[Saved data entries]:
- - - -

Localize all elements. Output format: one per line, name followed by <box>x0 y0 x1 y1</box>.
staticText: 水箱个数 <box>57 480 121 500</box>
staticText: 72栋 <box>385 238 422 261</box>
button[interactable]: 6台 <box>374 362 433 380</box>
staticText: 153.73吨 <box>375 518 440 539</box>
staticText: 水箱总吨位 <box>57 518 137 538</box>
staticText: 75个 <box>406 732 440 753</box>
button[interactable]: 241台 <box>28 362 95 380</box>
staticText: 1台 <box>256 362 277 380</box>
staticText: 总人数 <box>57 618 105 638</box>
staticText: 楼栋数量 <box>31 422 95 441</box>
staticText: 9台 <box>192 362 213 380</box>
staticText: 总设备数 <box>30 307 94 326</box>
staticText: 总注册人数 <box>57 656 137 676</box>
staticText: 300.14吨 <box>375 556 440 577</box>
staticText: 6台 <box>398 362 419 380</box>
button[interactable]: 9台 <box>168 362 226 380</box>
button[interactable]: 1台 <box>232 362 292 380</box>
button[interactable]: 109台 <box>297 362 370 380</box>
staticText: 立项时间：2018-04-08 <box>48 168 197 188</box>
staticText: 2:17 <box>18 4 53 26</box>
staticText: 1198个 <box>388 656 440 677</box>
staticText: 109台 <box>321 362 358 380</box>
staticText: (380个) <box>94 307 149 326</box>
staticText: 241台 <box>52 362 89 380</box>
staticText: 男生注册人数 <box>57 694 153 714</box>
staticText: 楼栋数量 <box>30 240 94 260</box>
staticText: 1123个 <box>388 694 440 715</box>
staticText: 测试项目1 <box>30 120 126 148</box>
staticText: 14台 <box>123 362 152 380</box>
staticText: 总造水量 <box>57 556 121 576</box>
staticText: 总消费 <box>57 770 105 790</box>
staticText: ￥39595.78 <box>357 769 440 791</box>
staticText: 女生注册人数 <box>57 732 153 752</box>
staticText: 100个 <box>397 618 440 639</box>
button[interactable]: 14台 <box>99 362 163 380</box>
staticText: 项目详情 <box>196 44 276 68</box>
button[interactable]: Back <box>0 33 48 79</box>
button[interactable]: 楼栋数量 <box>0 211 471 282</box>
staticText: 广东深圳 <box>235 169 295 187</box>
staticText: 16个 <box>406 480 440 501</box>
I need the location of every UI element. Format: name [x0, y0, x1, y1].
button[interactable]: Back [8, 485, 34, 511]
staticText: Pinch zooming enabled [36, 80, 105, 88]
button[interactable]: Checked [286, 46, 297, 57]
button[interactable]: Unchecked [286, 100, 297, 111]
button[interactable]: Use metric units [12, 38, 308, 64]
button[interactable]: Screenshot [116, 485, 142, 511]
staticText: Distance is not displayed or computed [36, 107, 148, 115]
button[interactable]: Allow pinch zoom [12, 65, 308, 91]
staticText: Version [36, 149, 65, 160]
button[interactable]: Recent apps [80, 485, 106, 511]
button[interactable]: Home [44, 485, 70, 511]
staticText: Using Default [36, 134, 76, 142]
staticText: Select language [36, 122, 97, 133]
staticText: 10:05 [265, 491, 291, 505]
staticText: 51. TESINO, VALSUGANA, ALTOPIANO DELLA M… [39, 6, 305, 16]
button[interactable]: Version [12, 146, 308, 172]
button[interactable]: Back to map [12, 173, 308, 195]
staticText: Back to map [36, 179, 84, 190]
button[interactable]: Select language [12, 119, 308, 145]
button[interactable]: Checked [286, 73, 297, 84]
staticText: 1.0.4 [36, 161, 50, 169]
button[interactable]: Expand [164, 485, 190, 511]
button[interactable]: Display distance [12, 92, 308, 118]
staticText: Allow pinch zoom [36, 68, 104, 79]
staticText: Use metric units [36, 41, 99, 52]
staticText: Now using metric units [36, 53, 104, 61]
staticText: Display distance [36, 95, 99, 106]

- - - -

[Exercise]:
For this exercise, output the records in full, exactly.

[Reply to the task]:
Localize all elements. Output format: one per line, name followed by <box>x0 y0 x1 y1</box>.
staticText: 水箱个数 <box>57 480 121 500</box>
staticText: 72栋 <box>385 238 422 261</box>
button[interactable]: 6台 <box>374 362 433 380</box>
staticText: 153.73吨 <box>375 518 440 539</box>
staticText: 水箱总吨位 <box>57 518 137 538</box>
staticText: 75个 <box>406 732 440 753</box>
button[interactable]: 241台 <box>28 362 95 380</box>
staticText: 1台 <box>256 362 277 380</box>
staticText: 总人数 <box>57 618 105 638</box>
staticText: 楼栋数量 <box>31 422 95 441</box>
staticText: 9台 <box>192 362 213 380</box>
staticText: 总设备数 <box>30 307 94 326</box>
staticText: 总注册人数 <box>57 656 137 676</box>
staticText: 300.14吨 <box>375 556 440 577</box>
staticText: 6台 <box>398 362 419 380</box>
button[interactable]: 9台 <box>168 362 226 380</box>
button[interactable]: 1台 <box>232 362 292 380</box>
button[interactable]: 109台 <box>297 362 370 380</box>
staticText: 立项时间：2018-04-08 <box>48 168 197 188</box>
staticText: 2:17 <box>18 4 53 26</box>
staticText: 1198个 <box>388 656 440 677</box>
staticText: 109台 <box>321 362 358 380</box>
staticText: (380个) <box>94 307 149 326</box>
staticText: 241台 <box>52 362 89 380</box>
staticText: 男生注册人数 <box>57 694 153 714</box>
staticText: 楼栋数量 <box>30 240 94 260</box>
staticText: 1123个 <box>388 694 440 715</box>
staticText: 测试项目1 <box>30 120 126 148</box>
staticText: 14台 <box>123 362 152 380</box>
staticText: 总造水量 <box>57 556 121 576</box>
staticText: 总消费 <box>57 770 105 790</box>
staticText: ￥39595.78 <box>357 769 440 791</box>
staticText: 女生注册人数 <box>57 732 153 752</box>
staticText: 100个 <box>397 618 440 639</box>
button[interactable]: 14台 <box>99 362 163 380</box>
staticText: 项目详情 <box>196 44 276 68</box>
button[interactable]: Back <box>0 33 48 79</box>
button[interactable]: 楼栋数量 <box>0 211 471 282</box>
staticText: 广东深圳 <box>235 169 295 187</box>
staticText: 16个 <box>406 480 440 501</box>
I need the location of every UI element. Format: name [x0, y0, x1, y1].
button[interactable]: Back [8, 485, 34, 511]
staticText: Pinch zooming enabled [36, 80, 105, 88]
button[interactable]: Checked [286, 46, 297, 57]
button[interactable]: Unchecked [286, 100, 297, 111]
button[interactable]: Use metric units [12, 38, 308, 64]
button[interactable]: Screenshot [116, 485, 142, 511]
staticText: Distance is not displayed or computed [36, 107, 148, 115]
button[interactable]: Allow pinch zoom [12, 65, 308, 91]
staticText: Version [36, 149, 65, 160]
button[interactable]: Recent apps [80, 485, 106, 511]
button[interactable]: Home [44, 485, 70, 511]
staticText: Using Default [36, 134, 76, 142]
staticText: Select language [36, 122, 97, 133]
staticText: 10:05 [265, 491, 291, 505]
staticText: 51. TESINO, VALSUGANA, ALTOPIANO DELLA M… [39, 6, 305, 16]
button[interactable]: Version [12, 146, 308, 172]
button[interactable]: Back to map [12, 173, 308, 195]
staticText: Back to map [36, 179, 84, 190]
button[interactable]: Select language [12, 119, 308, 145]
button[interactable]: Checked [286, 73, 297, 84]
staticText: 1.0.4 [36, 161, 50, 169]
button[interactable]: Expand [164, 485, 190, 511]
button[interactable]: Display distance [12, 92, 308, 118]
staticText: Allow pinch zoom [36, 68, 104, 79]
staticText: Use metric units [36, 41, 99, 52]
staticText: Now using metric units [36, 53, 104, 61]
staticText: Display distance [36, 95, 99, 106]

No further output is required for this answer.